Aim of the task. Please return every line of the records that contains the word "archivo".

Records.
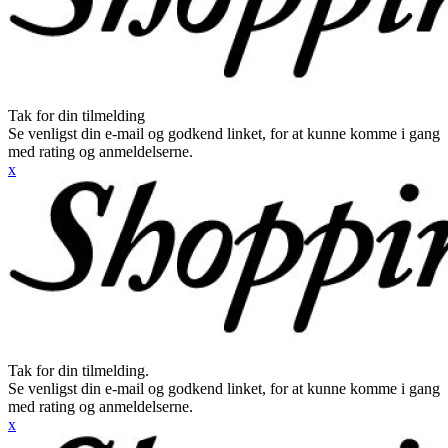
Tak for din tilmelding
Se venligst din e-mail og godkend linket, for at kunne komme i gang
med rating og anmeldelserne.
x
Tak for din tilmelding.
Se venligst din e-mail og godkend linket, for at kunne komme i gang
med rating og anmeldelserne.
x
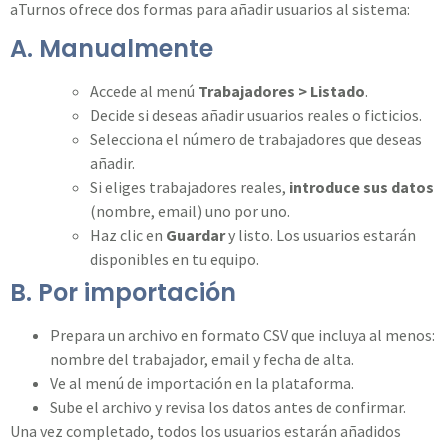
aTurnos ofrece dos formas para añadir usuarios al sistema:
A. Manualmente
Accede al menú
Trabajadores > Listado
.
Decide si deseas añadir usuarios reales o ficticios.
Selecciona el número de trabajadores que deseas
añadir.
Si eliges trabajadores reales,
introduce sus datos
(nombre, email) uno por uno.
Haz clic en
Guardar
y listo. Los usuarios estarán
disponibles en tu equipo.
B. Por importación
Prepara un archivo en formato CSV que incluya al menos:
nombre del trabajador, email y fecha de alta.
Ve al menú de importación en la plataforma.
Sube el archivo y revisa los datos antes de confirmar.
Una vez completado, todos los usuarios estarán añadidos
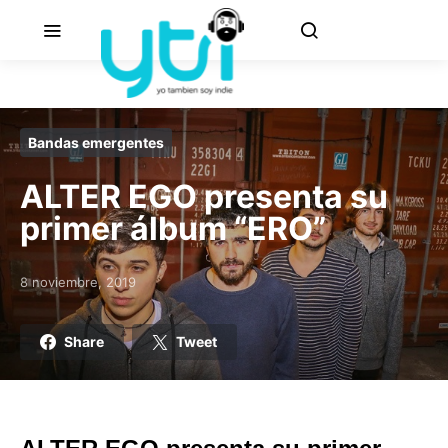
Bandas emergentes
ALTER EGO presenta su
primer álbum “ERO”
8 noviembre, 2019
Posted on
Share
Tweet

Result of this task.
Prepara un archivo en formato CSV que incluya al menos:
Sube el archivo y revisa los datos antes de confirmar.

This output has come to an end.